TAGS : "diffusion 1D", "under-the-hood"¶

In [1]:

LAST_REVISED = "May 3, 2025"
LIFE123_VERSION = "1.0.0rc3"       # Library version this experiment is based on

In [2]:

#import set_path              # Using MyBinder?  Uncomment this before running the next cell!

In [3]:

#import sys
#sys.path.append("C:/some_path/my_env_or_install")   # CHANGE to the folder containing your venv or libraries installation!
# NOTE: If any of the imports below can't find a module, uncomment the lines above, or try:  import set_path   

from life123 import BioSim1D, ChemData, CollectionArray, Numerical, check_version

import numpy as np

In [4]:

check_version(LIFE123_VERSION)

OK

In [ ]:

In [5]:

# We'll be considering just 1 chemical species, "A"
diffusion_rate = 10.

chem_data = ChemData(diffusion_rates=[diffusion_rate], names=["A"])

In [6]:

# Initialize the system with just a few bins
bio = BioSim1D(n_bins=10, chem_data=chem_data)

In [7]:

# Initialize the concentrations to a sine wave with 1 cycle over the system
# (with a bias to always keep it > 0)
bio.inject_sine_conc(chem_label="A", number_cycles=1, amplitude=10, bias=50)

In [8]:

bio.show_system_snapshot()

SYSTEM SNAPSHOT at time 0:

Out[8]:

	A
0	50.000000
1	55.877853
2	59.510565
3	59.510565
4	55.877853
5	50.000000
6	44.122147
7	40.489435
8	40.489435
9	44.122147

In [9]:

# Visualize the initial system state
bio.visualize_system(title_prefix="Initial System State (for the tiny system)")

In [10]:

# Show as heatmap
bio.system_heatmaps(title_prefix="Initial System State (for the tiny system)")

In [ ]:

Now do 4 rounds of single-step diffusion, to collect the system state at a total of 5 time points:¶

t0 (the initial state), plus t1, t2, t3 and t4¶

In [11]:

# All the system states will get collected in this object
history = CollectionArray()

In [12]:

# Store the initial state
arr = bio.lookup_species(chem_index=0, copy=True)
history.store(par=bio.system_time, data_snapshot=arr, caption=f"State at time {bio.system_time}")

In [13]:

# Take a look at what got stored so far (a matrix whose only row is the initial state)
history.get_array()

Out[13]:

array([[50.        , 55.87785252, 59.51056516, 59.51056516, 55.87785252,
        50.        , 44.12214748, 40.48943484, 40.48943484, 44.12214748]])

In [14]:

# Additional parameters of the simulation run (the diffusion rate got set earlier)
delta_t = 0.01
delta_x = 2       # Note that the number of bins also define the fraction of the sine wave cycle in each bin
algorithm = None  # "Explicit, with 3+1 stencil"

In [15]:

# Do the 4 rounds of single-step diffusion; show the system state after each step, and accumulate all data
# in the history object
for _ in range(4):
    bio.diffuse(time_step=delta_t, n_steps=1, delta_x=delta_x , algorithm=algorithm)
    bio.describe_state(concise=True)

    arr = bio.lookup_species(chem_index=0, copy=True)
    history.store(par=bio.system_time, data_snapshot=arr, caption=f"State at time {bio.system_time}")

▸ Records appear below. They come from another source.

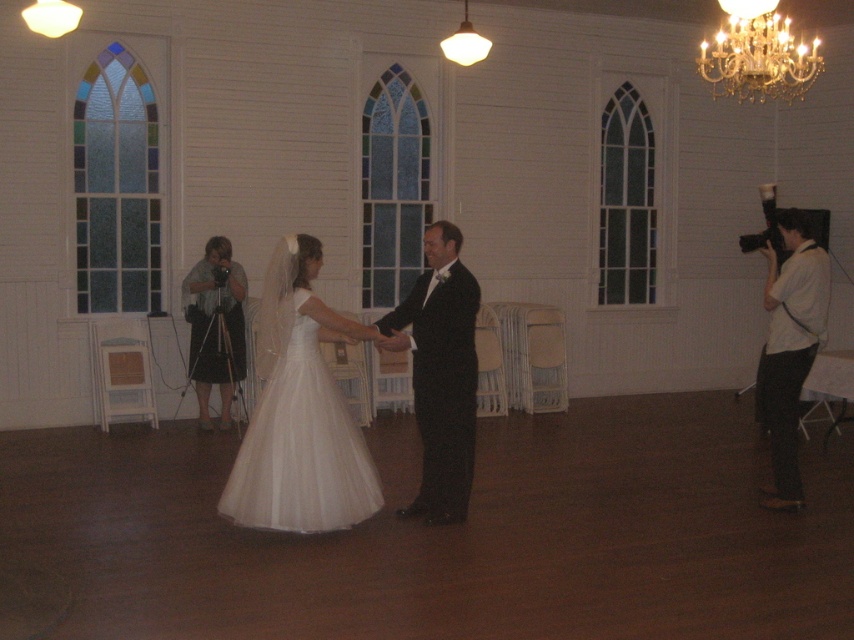 Between white shirt at right and gold crystal chandelier at upper right, which one has more height?

white shirt at right is taller.

Does white shirt at right lie in front of gold crystal chandelier at upper right?

Yes, it is in front of gold crystal chandelier at upper right.

Where is `white shirt at right`? The image size is (854, 640). white shirt at right is located at coordinates (790, 346).

In order to click on white shirt at right in this screenshot , I will do `click(790, 346)`.

Can you confirm if white satin dress at center is positioned to the right of white shirt at right?

Incorrect, white satin dress at center is not on the right side of white shirt at right.

Is point (314, 262) less distant than point (778, 420)?

Yes.

This screenshot has height=640, width=854. Identify the location of white satin dress at center. pyautogui.click(x=301, y=412).

Which is behind, point (317, 339) or point (785, 83)?

The point (785, 83) is more distant.

In the scene shown: Can you confirm if white satin dress at center is smaller than gold crystal chandelier at upper right?

No, white satin dress at center is not smaller than gold crystal chandelier at upper right.

Is point (358, 452) closer to viewer compared to point (774, 67)?

Yes, point (358, 452) is closer to viewer.

The image size is (854, 640). I want to click on white satin dress at center, so click(x=301, y=412). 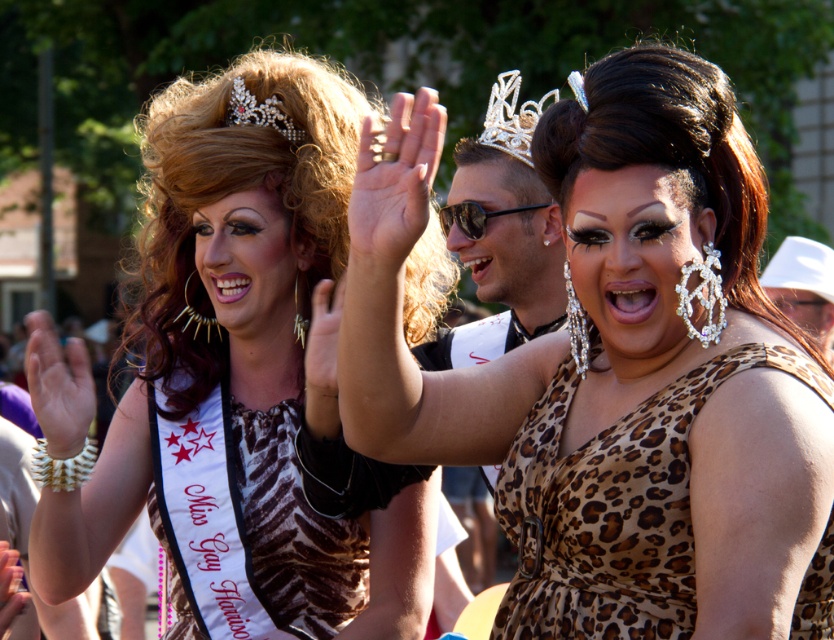 You are a photographer trying to capture the best shot of the parade. You notice two points marked in the image. The first point is at coordinate point (x=533, y=120) and the second is at point (x=254, y=99). Which point is positioned further away from the camera?

Point (x=533, y=120) is behind point (x=254, y=99), so it is further away from the camera. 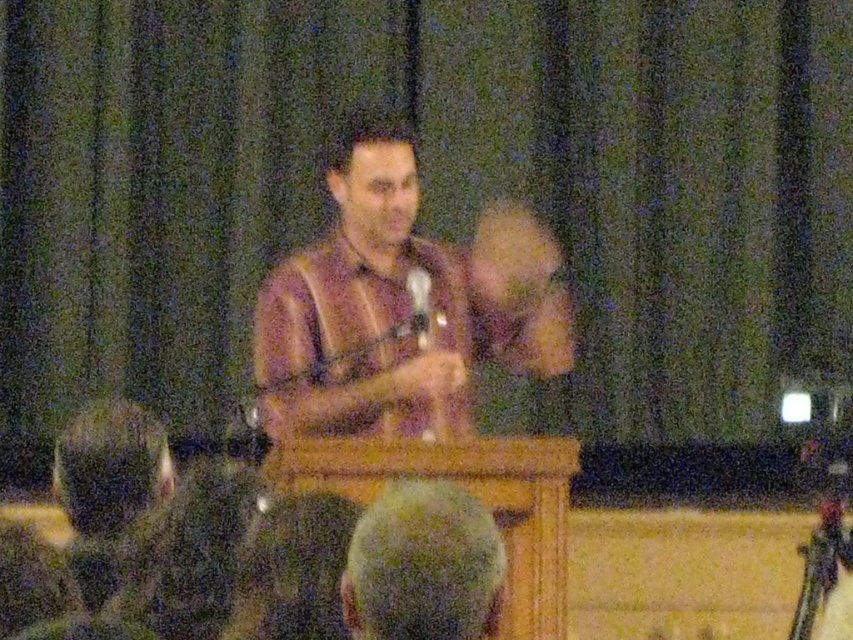 Which of these two, matte brown shirt at center or smooth brown hair at center, stands shorter?

smooth brown hair at center

Does matte brown shirt at center appear on the right side of smooth brown hair at center?

No, matte brown shirt at center is not to the right of smooth brown hair at center.

Is point (399, 134) behind point (448, 513)?

Yes, it is.

Where is `matte brown shirt at center`? The width and height of the screenshot is (853, 640). matte brown shirt at center is located at coordinates (399, 301).

Is smooth brown hair at center wider than dark green fabric at lower center?

Yes.

Is point (397, 515) positioned after point (308, 522)?

No, (397, 515) is closer to viewer.

Image resolution: width=853 pixels, height=640 pixels. Identify the location of smooth brown hair at center. (422, 564).

Where is `matte brown shirt at center`? This screenshot has width=853, height=640. matte brown shirt at center is located at coordinates (399, 301).

The height and width of the screenshot is (640, 853). Identify the location of matte brown shirt at center. click(399, 301). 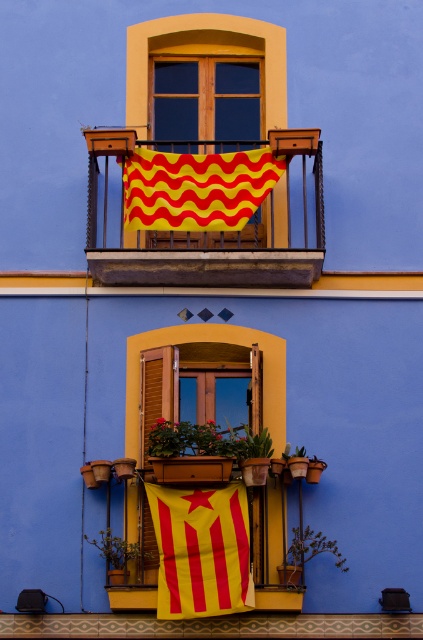 You are standing in front of the building and want to place a new decorative item on the wooden at left and wooden at center. Which one would you need to move first to access the other?

You would need to move the wooden at left first because the wooden at center is behind it, so moving the one in front allows access to the one behind.

You are an architect assessing the building facade. You need to install a new decorative element between the matte wood window at upper center and the wooden at center. Based on their widths, which object should the element be placed closer to?

The matte wood window at upper center might be wider than wooden at center, so the decorative element should be placed closer to the matte wood window at upper center to ensure proper alignment and balance. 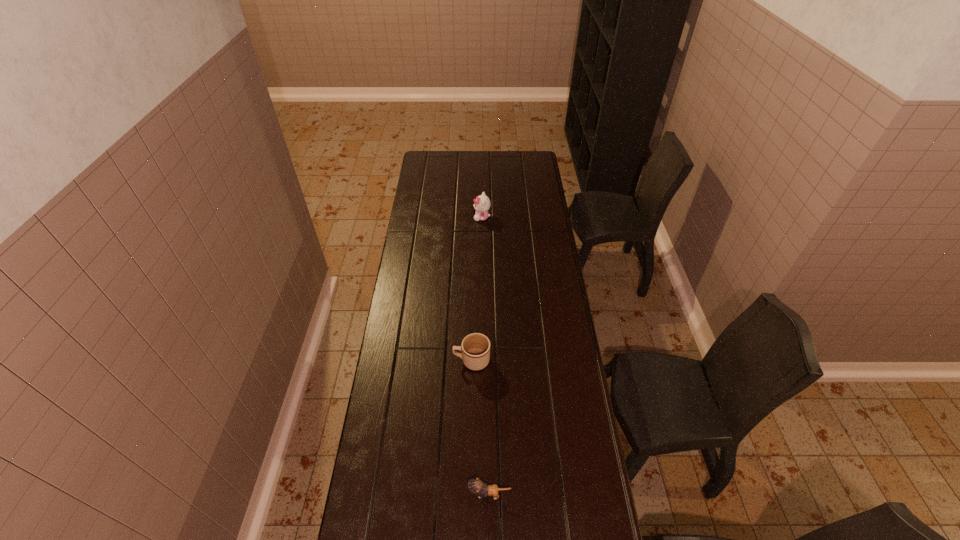 Locate an element on the screen. free location located on the side of the second shortest object with the handle is located at coordinates (396, 361).

At what (x,y) coordinates should I click in order to perform the action: click on free space located on the side of the second shortest object with the handle. Please return your answer as a coordinate pair (x, y). The height and width of the screenshot is (540, 960). Looking at the image, I should click on (432, 361).

You are a GUI agent. You are given a task and a screenshot of the screen. Output one action in this format:
    pyautogui.click(x=<x>, y=<y>)
    Task: Click on the vacant space located 0.190m on the front-facing side of the shortest object
    The width and height of the screenshot is (960, 540).
    Given the screenshot: What is the action you would take?
    pyautogui.click(x=406, y=494)

Identify the location of free spot located 0.110m on the front-facing side of the shortest object. The image size is (960, 540). (432, 494).

Find the location of a particular element. free point located 0.310m on the front-facing side of the shortest object is located at coordinates (367, 494).

The width and height of the screenshot is (960, 540). I want to click on free space at the far edge of the desktop, so click(x=501, y=165).

Where is `vacant space at the left edge of the desktop`? vacant space at the left edge of the desktop is located at coordinates (405, 277).

Locate an element on the screen. The width and height of the screenshot is (960, 540). vacant space at the right edge of the desktop is located at coordinates (551, 340).

This screenshot has width=960, height=540. I want to click on vacant region at the far left corner of the desktop, so click(421, 165).

Locate an element on the screen. This screenshot has width=960, height=540. free space that is in between the mug and the farthest object is located at coordinates (477, 289). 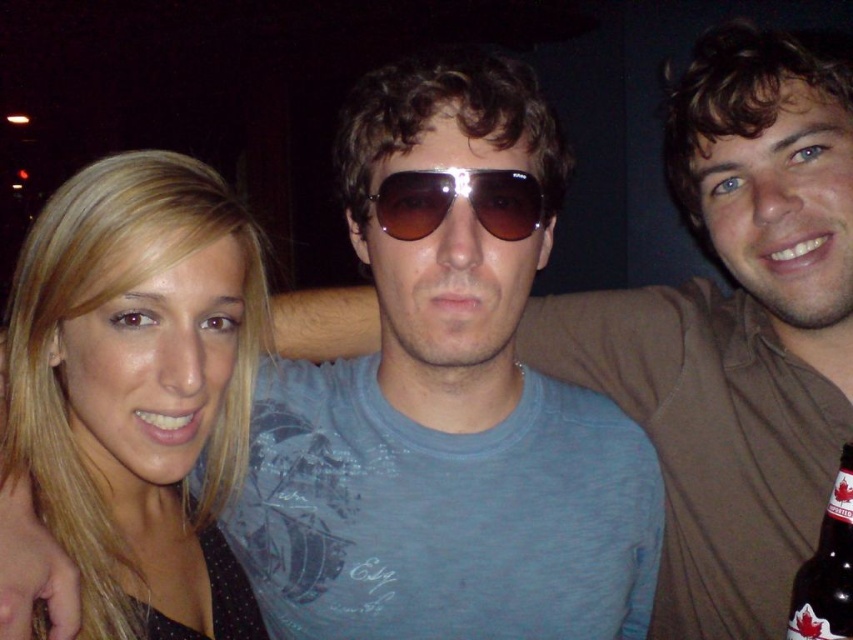 Between sunglasses at center and brown glass bottle at lower right, which one has more height?

Standing taller between the two is brown glass bottle at lower right.

Does sunglasses at center have a lesser height compared to brown glass bottle at lower right?

Yes.

Between point (540, 205) and point (814, 600), which one is positioned in front?

Point (540, 205) is more forward.

I want to click on sunglasses at center, so click(463, 196).

Which of these two, matte blue t-shirt at center or brown glass bottle at lower right, stands taller?

Standing taller between the two is matte blue t-shirt at center.

Image resolution: width=853 pixels, height=640 pixels. What do you see at coordinates (735, 332) in the screenshot? I see `matte blue t-shirt at center` at bounding box center [735, 332].

Who is more distant from viewer, (691, 605) or (817, 621)?

Point (691, 605)

Find the location of a particular element. matte blue t-shirt at center is located at coordinates (735, 332).

Is point (828, 131) farther from viewer compared to point (389, 202)?

Yes, point (828, 131) is farther from viewer.

Does matte blue t-shirt at center appear on the right side of sunglasses at center?

Correct, you'll find matte blue t-shirt at center to the right of sunglasses at center.

The height and width of the screenshot is (640, 853). Find the location of `matte blue t-shirt at center`. matte blue t-shirt at center is located at coordinates click(x=735, y=332). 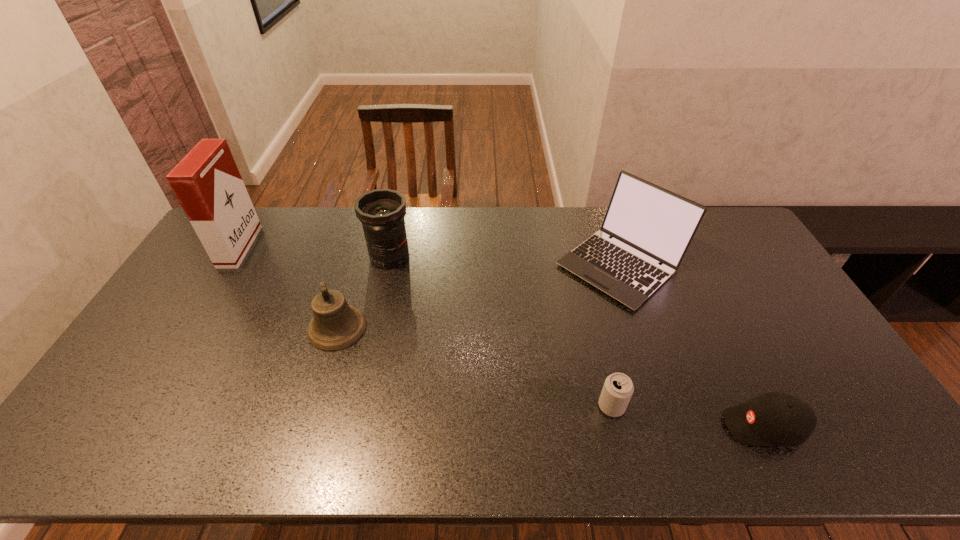 I want to click on the tallest object, so click(x=207, y=183).

Find the location of a particular element. Image resolution: width=960 pixels, height=540 pixels. the leftmost object is located at coordinates (207, 183).

Where is `laptop_computer`? laptop_computer is located at coordinates (649, 225).

Locate an element on the screen. This screenshot has width=960, height=540. telephoto lens is located at coordinates (381, 211).

Identify the location of the third shortest object. (336, 325).

You are a GUI agent. You are given a task and a screenshot of the screen. Output one action in this format:
    pyautogui.click(x=<x>, y=<y>)
    Task: Click on the can
    The image size is (960, 540).
    Given the screenshot: What is the action you would take?
    (x=618, y=388)

The height and width of the screenshot is (540, 960). What are the coordinates of `baseball cap` in the screenshot? It's located at (776, 418).

Find the location of a particular element. This screenshot has height=540, width=960. free space located 0.390m on the front-facing side of the leftmost object is located at coordinates (361, 247).

You are a GUI agent. You are given a task and a screenshot of the screen. Output one action in this format:
    pyautogui.click(x=<x>, y=<y>)
    Task: Click on the free space located at the front screen of the laptop_computer
    The height and width of the screenshot is (540, 960).
    Given the screenshot: What is the action you would take?
    pyautogui.click(x=496, y=266)

At what (x,y) coordinates should I click in order to perform the action: click on blank space located at the front screen of the laptop_computer. Please return your answer as a coordinate pair (x, y). This screenshot has height=540, width=960. Looking at the image, I should click on (538, 266). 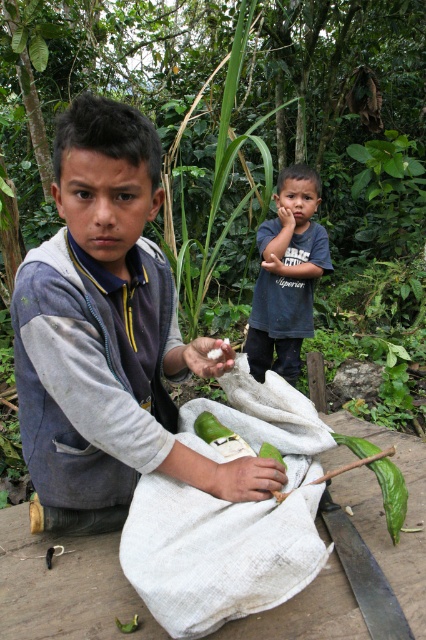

SYSTEM STATE at Time t = 0.01:
[[50.14694631 55.82172403 59.41974735 59.41974735 55.82172403 50.
  44.17827597 40.58025265 40.58025265 44.03132966]]
SYSTEM STATE at Time t = 0.02:
[[50.28881576 55.76980517 59.32979676 59.32979676 55.76613151 50.
  44.23386849 40.67020324 40.66652958 43.94505274]]
SYSTEM STATE at Time t = 0.03:
[[50.42584049 55.72178022 59.24079697 59.24070513 55.71106985 50.
  44.28893015 40.75920303 40.7485845  43.86308966]]
SYSTEM STATE at Time t = 0.04:
[[50.55823898 55.67735715 59.15281926 59.15246655 55.65653399 50.
  44.34346372 40.84718074 40.82671259 43.78522703]]

In [16]:

# Now, let's examine the data collected at the 5 time points
all_history = history.get_array()
all_history

Out[16]:

array([[50.        , 55.87785252, 59.51056516, 59.51056516, 55.87785252,
        50.        , 44.12214748, 40.48943484, 40.48943484, 44.12214748],
       [50.14694631, 55.82172403, 59.41974735, 59.41974735, 55.82172403,
        50.        , 44.17827597, 40.58025265, 40.58025265, 44.03132966],
       [50.28881576, 55.76980517, 59.32979676, 59.32979676, 55.76613151,
        50.        , 44.23386849, 40.67020324, 40.66652958, 43.94505274],
       [50.42584049, 55.72178022, 59.24079697, 59.24070513, 55.71106985,
        50.        , 44.28893015, 40.75920303, 40.7485845 , 43.86308966],
       [50.55823898, 55.67735715, 59.15281926, 59.15246655, 55.65653399,
        50.        , 44.34346372, 40.84718074, 40.82671259, 43.78522703]])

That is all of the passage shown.